Alhasil, pada akhir Februari lalu, legislator Trenggalek sampai membentuk dua panitia khusus (pansus).
Wakil Ketua DPRD Trenggalek, M. Hadi, menyampaikan bahwa pembentukan dua pansus ini bertujuan untuk melanjutkan pembahasan raperda yang belum terselesaikan pada tahun sebelumnya.
"Rapat paripurna hari ini menetapkan dua pansus, karena masih ada beberapa raperda yang belum selesai di tahun 2025. Maka dari itu, kami melanjutkan pembahasannya melalui pansus yang telah ditetapkan," ujarnya, saat diwawancarai sejumlah awak media.
Baca Juga: DPRD Trenggalek Kembali Evaluasi Ranperda APBD, Ini hasilnya
Dua pansus yang dibentuk akan fokus membahas raperda strategis.
Di antaranya Revisi Tata Tertib DPRD Nomor 1 Tahun 2020, perubahan penyertaan modal pada BPR Jwalita dan evaluasi raperda terkait perusahaan daerah pengelola bahan bakar minyak, PT JET.
Baca Juga: Rencana Pemecahan OPD Dikritik DPRD Trenggalek
"Salah satu pansus akan membahas perubahan penyertaan modal di BPR Jwalita. Sedangkan yang lainnya menangani raperda terkait PT JET yang mengelola BBM," jelasnya.

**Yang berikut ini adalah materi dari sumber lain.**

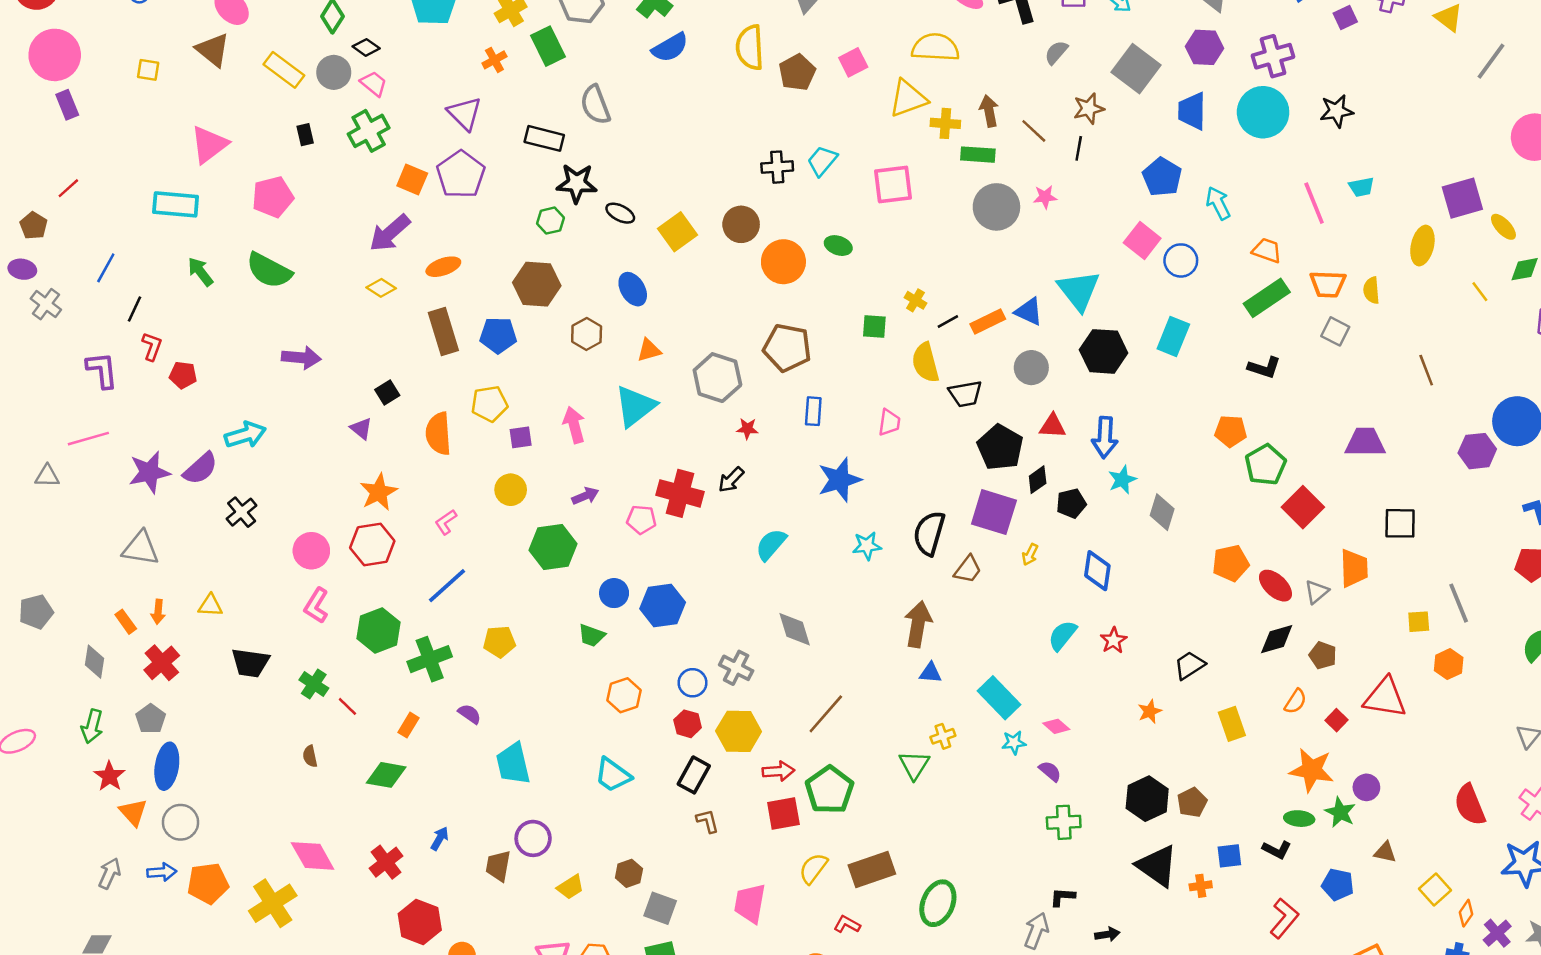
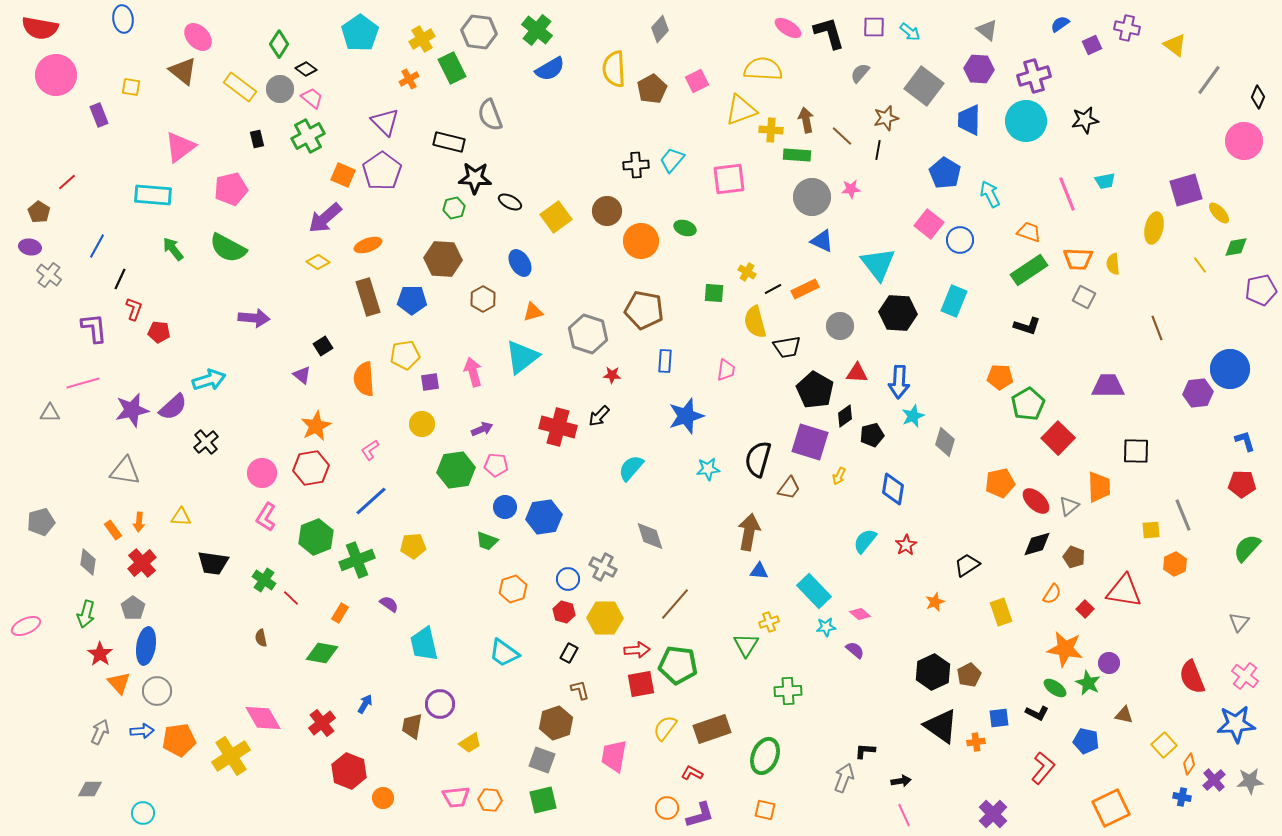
purple rectangle: (67, 105) -> (99, 115), moved
blue triangle: (1029, 312) -> (822, 241), moved
pink pentagon: (641, 520) -> (496, 465), moved
black rectangle: (694, 775) -> (569, 653), size x0.7
green pentagon: (830, 790) -> (678, 665), turned -30
green ellipse: (1299, 819) -> (1055, 688), turned 30
green cross: (1064, 822) -> (788, 691), moved
brown hexagon: (629, 873) -> (556, 723), moved, size x1.5

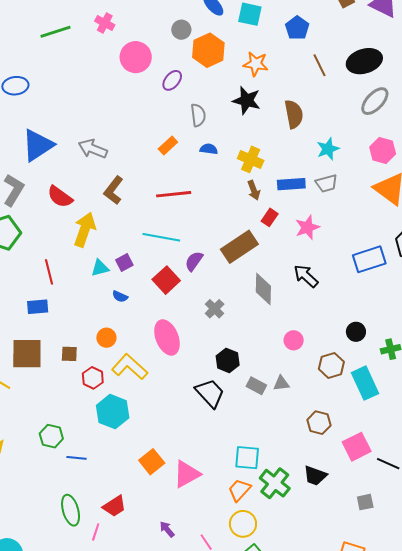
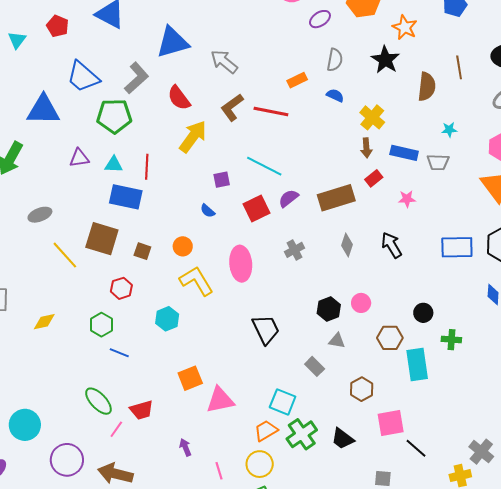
brown line: (319, 65) -> (459, 67), moved
cyan star: (328, 149) -> (449, 130), size x0.7
red line: (174, 194) -> (271, 111), moved
pink star: (307, 227) -> (407, 199), size x0.7
cyan triangle: (100, 268) -> (114, 165), moved
gray diamond: (263, 289) -> (347, 245), size x0.7
blue rectangle: (38, 307) -> (126, 197), size x1.5
black hexagon: (228, 360) -> (329, 309), moved
red hexagon: (93, 378) -> (121, 288), moved
gray rectangle: (256, 386) -> (315, 366), moved
cyan hexagon: (113, 412) -> (167, 319), size x0.7
green ellipse: (71, 510) -> (98, 401), turned -44

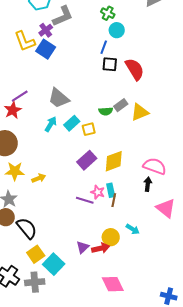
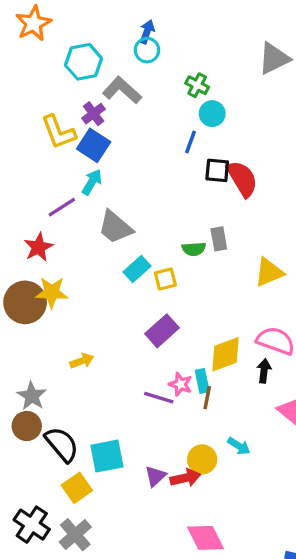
gray L-shape: (63, 16) -> (122, 90), turned -115
black square: (110, 64) -> (217, 170), moved
purple line: (20, 96) -> (62, 207), moved
gray rectangle: (121, 105) -> (219, 239), turned -64
yellow triangle: (140, 112) -> (269, 272), moved
cyan arrow: (51, 124) -> (92, 182), moved
yellow diamond: (114, 161) -> (226, 354), moved
yellow star: (15, 171) -> (52, 292), moved
cyan square: (54, 264) -> (107, 456), moved, turned 35
gray cross: (35, 282) -> (75, 535), turned -36

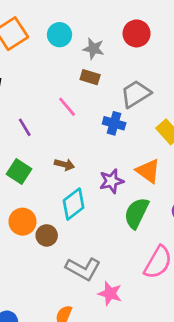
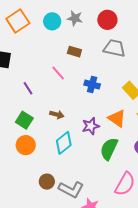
gray star: (94, 49) -> (75, 18), moved
gray trapezoid: (136, 94) -> (114, 48), moved, turned 45
orange circle: (22, 222) -> (26, 145), moved
brown circle: (47, 235) -> (47, 182), moved

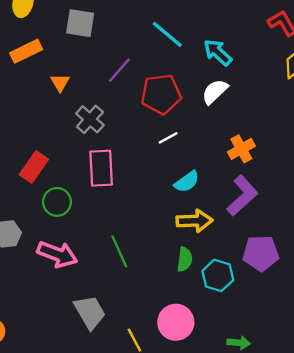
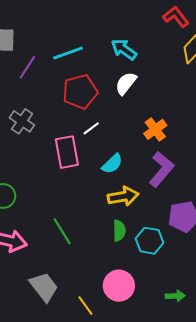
cyan line: (167, 34) -> (68, 53), moved, turned -52
purple line: (119, 70) -> (27, 67), moved
pink rectangle: (101, 168) -> (67, 152), moved

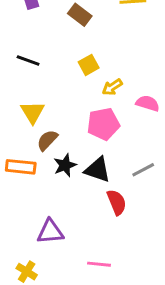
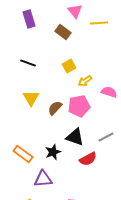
brown semicircle: (47, 140) -> (55, 108), moved
black star: (65, 165) -> (53, 152), moved
orange rectangle: (21, 167) -> (23, 154), moved, turned 30
red semicircle: (117, 202) -> (88, 159), turned 84

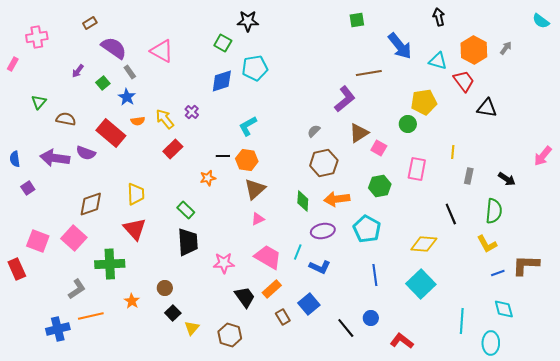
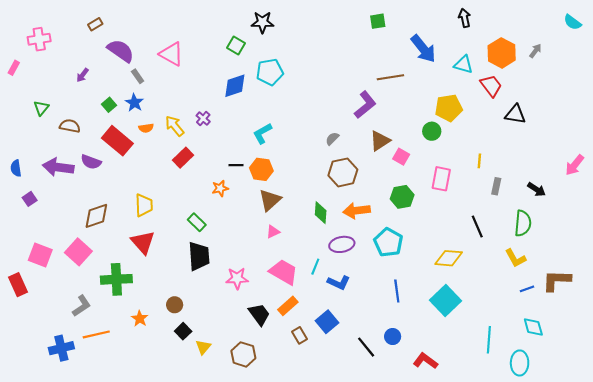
green square: (103, 83) -> (109, 105), moved

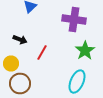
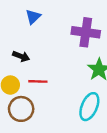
red line: (42, 52) -> (38, 81), moved, turned 63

Dia juga menambahkan bahwa keterlambatan penyelesaian raperda disebabkan oleh keterbatasan waktu.
Hal tersebut lantaran DPRD baru dilantik pada September dan proses penetapan baru berjalan pada November 2024.
Meskipun demikian, DPRD Trenggalek berkomitmen untuk menuntaskan pembahasan raperda ini secepatnya agar regulasi yang ada segera diterapkan dan memberikan manfaat bagi masyarakat.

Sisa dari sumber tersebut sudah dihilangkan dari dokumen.